Unfortunately, in the field of computer science, that clarity is often overlooked. In the quest for making the machine (the computer) simple and comfortable, and some would even say intuitive, we have abstracted away our very fundamental creation. We often hear the saying, in some form or another, that “computers one day will be so un-obstructive that they’ll be a part of our lives”. That is perfectly good, in the context of the user. However, that warm and fuzzy feeling does not and cannot pertain to practitioners of the art of computing – those who claim mastery and expert-level status in this domain. And the reason is simple. If those who are “experts” in computing are those who merely understand the abstract form of the machine, how they will they be different from one who claims to be a master is the classics, but only read the abridged version of “A Midsummer Night’s Dream”? When one become so comfortable with the abstracted form of the machine, that one no longer understands how the machine fundamentally works, the quicks, assumptions and failings of the machine, one can no longer profess to be the creator, the controller, and indeed, the programmer of the machine.

This is clearly illustrated by the advent of high(er)-level programming languages. Each successive generation of languages seeks to push the machine implementation into deeper and deeper recesses, with the idea of bringing “programming to the masses”. I prefer the phrase “programming to the uninitiated”. What happens is that many computer experts no longer truly recognize the machine they are controlling, and each generation understands it less. Too many speak of objects and classes as though these are concepts that the computer natively understands, but it does not. We talk of types (int, char, bool) as though the machine was designed to comprehend these, but it does not. Yet we assume it does. And those are just two minute examples.

Of course there are outliers, the rarefied few who doggedly pursue the fundamentals of computer science, and indeed, it is easy to spot someone like that. They are those whom people simply turn to when stumped, they are those who speak of the intricacies of the machine as though it is a natural language, and they are those that their peers look up to, and try to model after. Oftentimes, they possess legendary status.

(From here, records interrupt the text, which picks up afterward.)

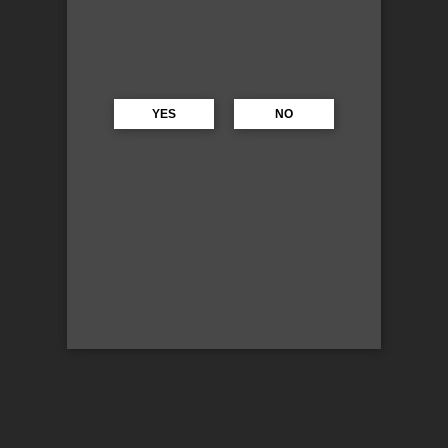
YES
NO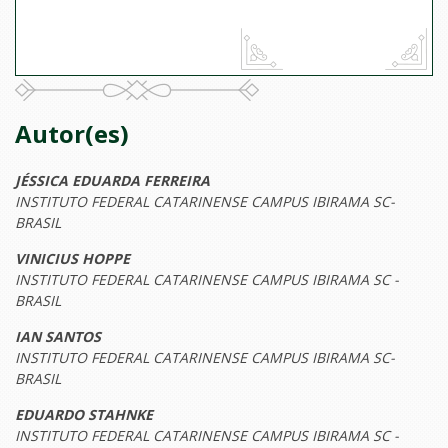
Autor(es)
JÉSSICA EDUARDA FERREIRA
INSTITUTO FEDERAL CATARINENSE CAMPUS IBIRAMA SC-
BRASIL
VINICIUS HOPPE
INSTITUTO FEDERAL CATARINENSE CAMPUS IBIRAMA SC -
BRASIL
IAN SANTOS
INSTITUTO FEDERAL CATARINENSE CAMPUS IBIRAMA SC-
BRASIL
EDUARDO STAHNKE
INSTITUTO FEDERAL CATARINENSE CAMPUS IBIRAMA SC -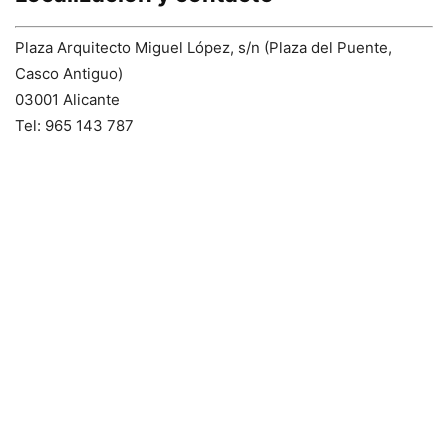
Plaza Arquitecto Miguel López, s/n (Plaza del Puente,
Casco Antiguo)
03001 Alicante
Tel: 965 143 787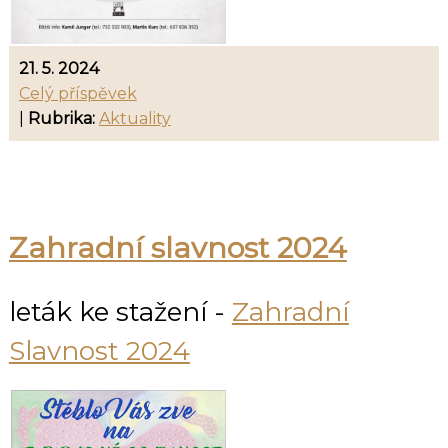
21. 5. 2024
Celý příspěvek
|
Rubrika:
Aktuality
Zahradní slavnost 2024
leták ke stažení -
Zahradní
Slavnost 2024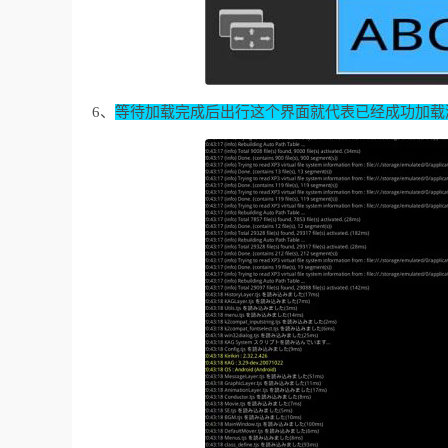
6、
等待加载完成后出行这个界面就代表已经成功加载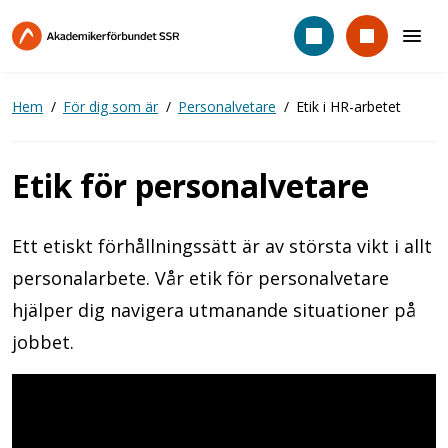
Hoppa
till
huvudinnehåll
Hem
För dig som är
Personalvetare
Etik i HR-arbetet
Etik för personalvetare
Ett etiskt förhållningssätt är av största vikt i allt
personalarbete. Vår etik för personalvetare
hjälper dig navigera utmanande situationer på
jobbet.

So at the end, what happens? Assumptions are made of the machine which are not true – assumptions which lead to poorly designed software, to insecure software, to inefficient software. The very machine that we humans designed has somehow been contorted into a much more intelligent machine than it truly is. That should not be a shocker. We have been told at the very beginning of learning computer science that the machine is dumb. And yet because of the work of those who constructed building block upon building block on that dumb machine, that it somehow appears magically intelligent, as though it is capable of interacting naturally with a human, recognizing gestures, understanding your voice commands, predicting your habits, and so on. At a lower level, it is tempting to feel that the machine thinks the way you do, that because we humans have a natural tendency to “objectize” things, such as a player or mob in a game, the machine does too.

Because of that comfort, we so easily forget that that “intelligence” is built by having the (high-level) programming language imbue those ideas into the code it generates, allowing us to think in terms of these constructs that those before us came up with. However, the danger is that we, as humans, are not attuned to being able to construct a mental picture of a dumb machine, and that problem is confounded by the fact that we are taught (other than that first lesson telling you the machine is dumb) that the machine is indeed smart. Not directly, but with regularly reinforced implications. How, you may ask. By the way we first dip our toes into programming. Almost any instructor will teach a course of “Programming 101” by leveraging on the ease of languages such as Java, C# or Python. They will teach how to manipulate strings, to And they do it without telling you how that string even got to exist.

Simply consider this – how often do you hear a Java or Python programmer speak of strings as though the computer understands what a string is? How often do you hear a C++ programmer speak of run-time resolution of functions (virtual functions) as though the computer just “gets it”? How often do you hear even a C programmer speak of strcpy() as though it is a built in function of the machine? Yes, you out there with a strong understanding may reason that in this instance it does comes quite close, but consider this in context of the larger argument. Or perhaps consider this – which university level course teaches programming by starting with data representation and assembly language?

And then we wonder why we just wrote code that caused that integer overflow.